Number of Letters:
- LEN: This is simply the number of letters within the string.
Frequency of Orthographic Form:
- FREQ: Frequency is a measure of how often a wordform is encountered
in 1,000,000 presentations of text. It is based on the raw
frequency of the string in the modified CELEX database (see the
main page), and converted to frequency per million. If a string
has a frequency of 0, then it is not in the CELEX database.
Orthographic Neighborhood Statistics (Coltheart's N):
- Orth: This is the number of orthographic neighbors that a string has. An orthographic neighbor is defined as a word of the same length that differs from the original string by only one letter. For example, given the word 'cat', the words 'bat', 'fat', 'mat', 'cab', etc. are considered orthographic neighbors.
- Orth_F: This is the averaged frequency (per million) of the orthographic neighbors.
Constrained Unigram Statistics:
- N1_F: This is the averaged frequency (per million) of the constrained unigrams for the wordform. A constrained unigram is defined as a specific letter in a specific position, in a specific length of word. That is, the 'c' in 'cat' is considered the same 'c' as in 'cot', but not in 'act', or 'catch'.
- N1_C: This is a count of the number of wordforms that share the same constrained unigrams (analogous to a Coltheart N measure).
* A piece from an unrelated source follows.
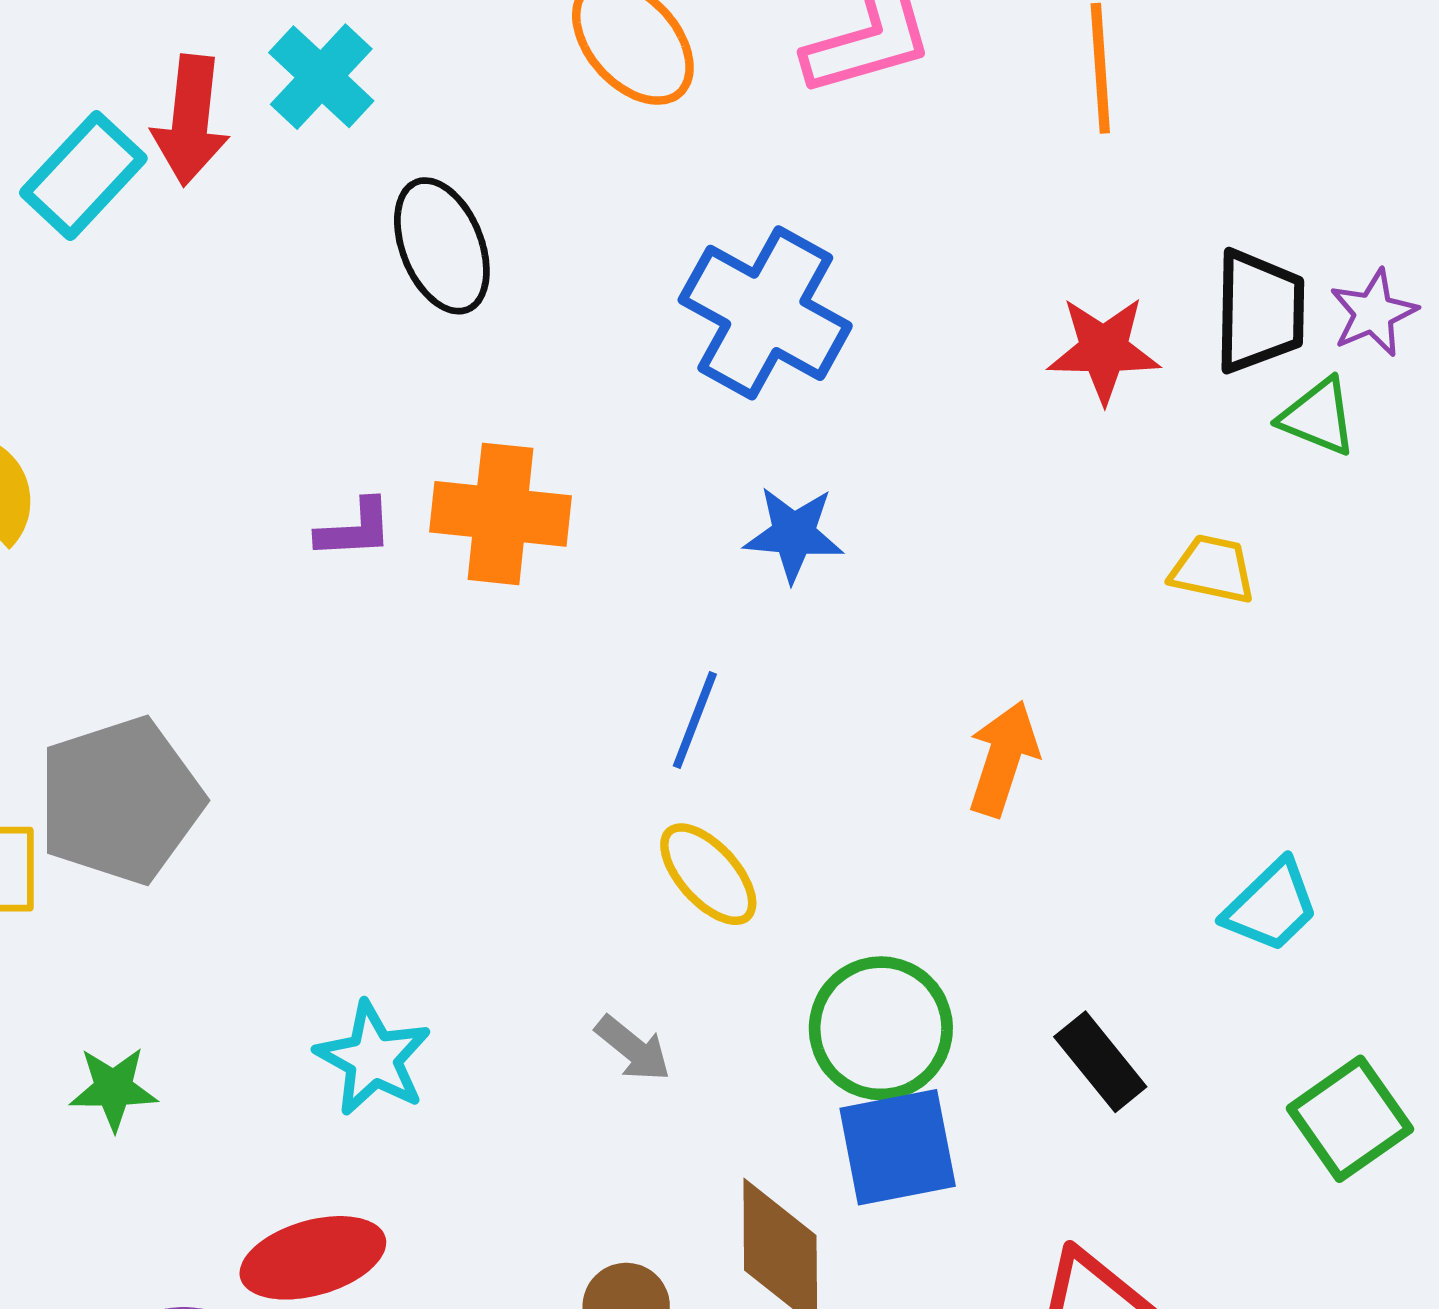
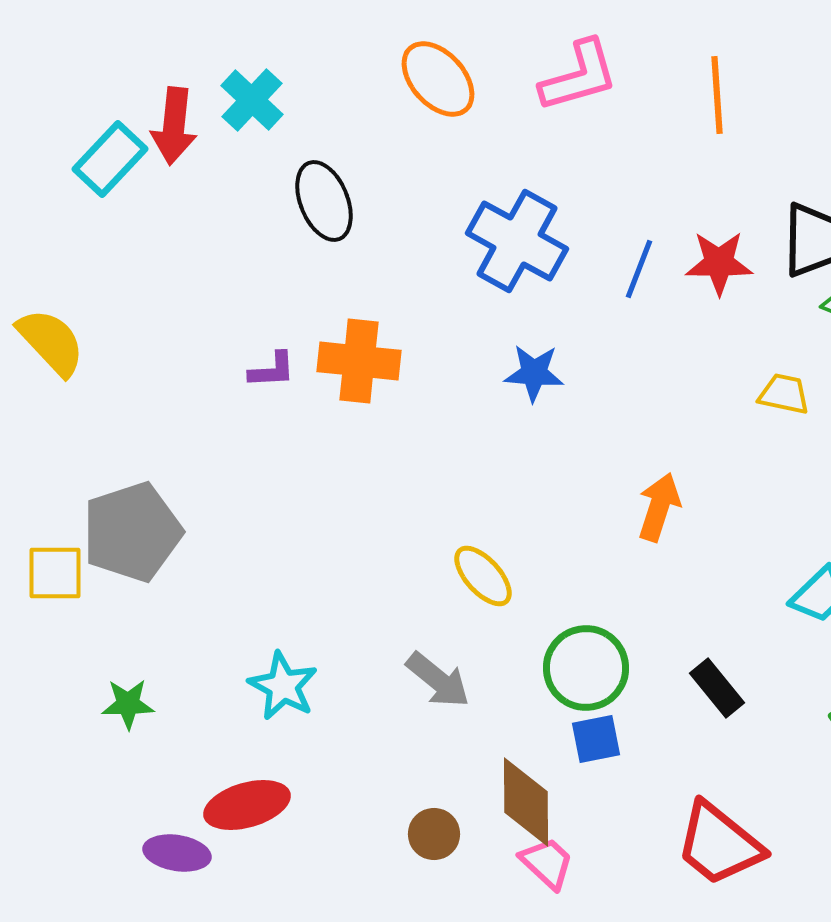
blue line: (695, 720) -> (639, 269), moved
gray arrow: (633, 1048) -> (438, 680), size x1.4
blue square: (898, 1147) -> (596, 739), size x0.7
Constrained Bigram Statistics:
- N2_F: This is the averaged frequency (per
million) of the constrained bigrams for the wordform. A constrained
bigram is defined as a specific two letter combination (bigram) in a
specific position, in a specific length of word. That is, the 'ca' in
'cat' is considered the same 'ca' as in 'can', but not in 'act' ('ac'
is different than 'ca'), or 'catch'. Note that single letters do not
have bigram statistics, and therefore are listed as NA for this measure.
- N2_C:
This is a count of the number of wordforms that share the same constrained bigrams
(analogous to a Coltheart N measure).
Constrained Trigram Statistics:
- N3_F: This is the averaged frequency (per
million) of the constrained trigrams for the wordform. A constrained
trigram is defined as a specific three letter combination (trigram) in a
specific position, in a specific length of word. That is, the 'sta' in
'stage' is considered the same 'sta' as in 'staff', but is different from the trigram in 'stay' . Note that single letters and two
letter stings do not have trigram statistics, and therefore are listed
as NA for this measure.
- N3_C: This is a count of the number of wordforms
that share the same constrained trigrams (analogous to a Coltheart N measure).
Unconstrained Unigram Statistics:
- UN1_F: This is the averaged frequency (per million) of the unconstrained unigrams for the wordform. An unconstrained unigram is defined as a specific letter within a word, regardless of its position, or the wordlength.
- UN1_C: This is a count of the number of wordforms that share the same unigrams (analogous to a Coltheart N measure).
Unconstrained Bigram Statistics:
- UN2_F: This is the averaged frequency (per
million) of the constrained bigrams for the wordform. An unconstrained
bigram is defined as a specific two letter combination (bigram) within
a word, regardless of its position, or the wordlength. For example,
the 'ba' in 'bat' is considered the same as the 'ba' in 'tabasco'.
Note that single letters do not have bigram statistics, and therefore
are listed as NA for this measure.
- UN2_C:
This is a count of the number of wordforms that share the same bigrams
(analogous to a Coltheart N measure).
Unconstrained Trigram Statistics:
- UN3_F: This is the averaged frequency (per
million) of the constrained trigrams for the wordform. An
unconstrained trigram is defined as a specific three letter
combination (trigram) within a word, regardless of its position, or the
wordlength. For example, the trigram 'sta' in 'stand' is considered the same as the trigram 'sta' in 'standard' and in 'estate'. Note that single letters and two letter stings do not
have trigram statistics, and therefore are listed as NA for this
measure.
- UN3_C: This is a count of the number of wordforms
that share the same trigrams (analogous to a Coltheart N measure).